**WHAT TO WORK ON:** Scan the material below, then work out how many of its lines contain the word "Spray"; reply with that number only.
[Start of section]
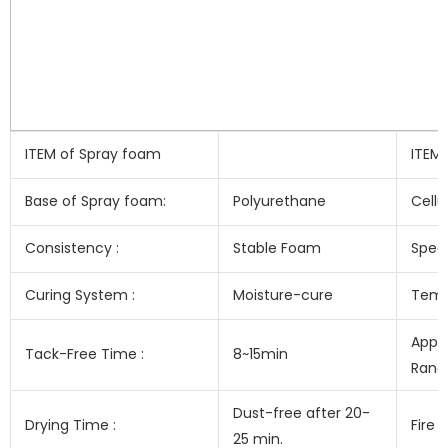
ITEM of Spray foam
ITEM
Base of Spray foam:
Polyurethane
Cellu
Consistency :
Stable Foam
Speci
Curing System :
Moisture-cure
Temp
Appl
Tack-Free Time :
8~15min
Range
Dust-free after 20-
Drying Time :
Fire 
25 min.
[End of section]
**RESPONSE TO THIS TASK:** 2